Big-screen documentaries never change the world. Blackfish has not shortened the queues to see maltreated killer whales leap through hoops at SeaWorld. Super Size Me reduced neither the all-American waistline nor the profit margin of McDonald’s. The Cove did not prevent the Japan whale industry slaughtering dolphins. So what possible chance, more than a decade after Michael Moore’s Fahrenheit 9/11, has a mere film of bringing about that most chimerical of holy grails: an admission that the case for invading Iraq was knowingly built on a lie?

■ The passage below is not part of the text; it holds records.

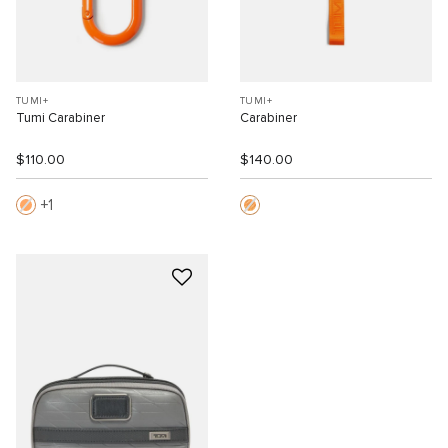
TUMI+
TUMI+
Tumi Carabiner
Carabiner
$110.00
$140.00
1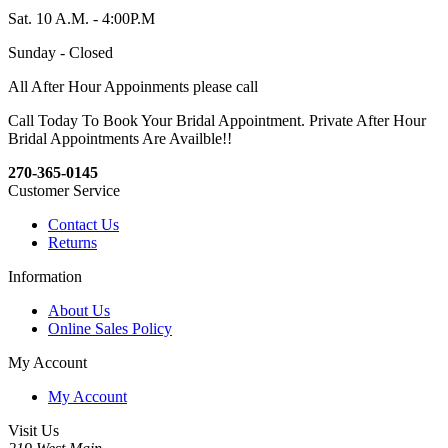
Sat. 10 A.M. - 4:00P.M
Sunday - Closed
All After Hour Appoinments please call
Call Today To Book Your Bridal Appointment. Private After Hour
Bridal Appointments Are Availble!!
270-365-0145
Customer Service
Contact Us
Returns
Information
About Us
Online Sales Policy
My Account
My Account
Visit Us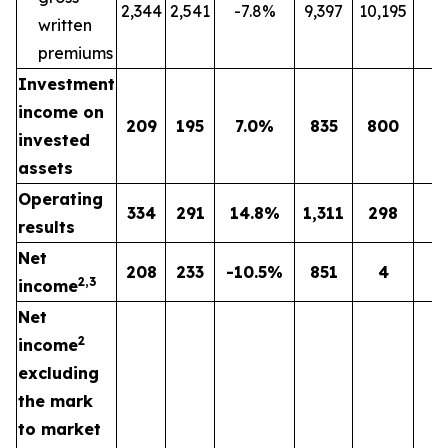
2,344
2,541
-7.8%
9,397
10,195
-
written
premiums
Investment
income on
209
195
7.0%
835
800
4
invested
assets
Operating
334
291
14.8%
1,311
298
n
results
Net
208
233
-10.5%
851
4
n
2,3
income
Net
2
income
excluding
the mark
to market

We Are Many revisits the anti-war marches of 15 February 2003. On that date there were demonstrations in 789 cities across 72 countries, plus Antarctica, attended by many millions of people of all ages, creeds and colours, none of them frightfully persuaded by the neocon project — eventual cost: $6 trillion — to give that goddamn Saddam a biff on the conk.
In this powerful account of the epic failure of public opinion — and of the House of Commons — the usual suspects say their piece about peace. There’s the estimable Jerry Corbyn, Noam Chomsky, the late Tony Benn, Jesse Jackson, Clare Short, Ken Loach and Tariq Ali. The self-beatifying Sir Richard Branson very nearly saved the world by laying on a secret plane to fly Mandela to Baghdad to talk Saddam into exile. And joining the ranks of statutory thespians and many weeping peace activists are Messrs Albarn and Eno.
‘I feel that I speak for a growing number of people in this country,’ Damon Albarn, descended from a long line of conchies, told a news crew at the time. If it had been Noel Gallagher, the Britpopper who once went to drinkies at No. 10, maybe Blair would have listened. Brian Eno recalled writing to the government requesting a copy of the sexed-up dossier, though not in that exact wording.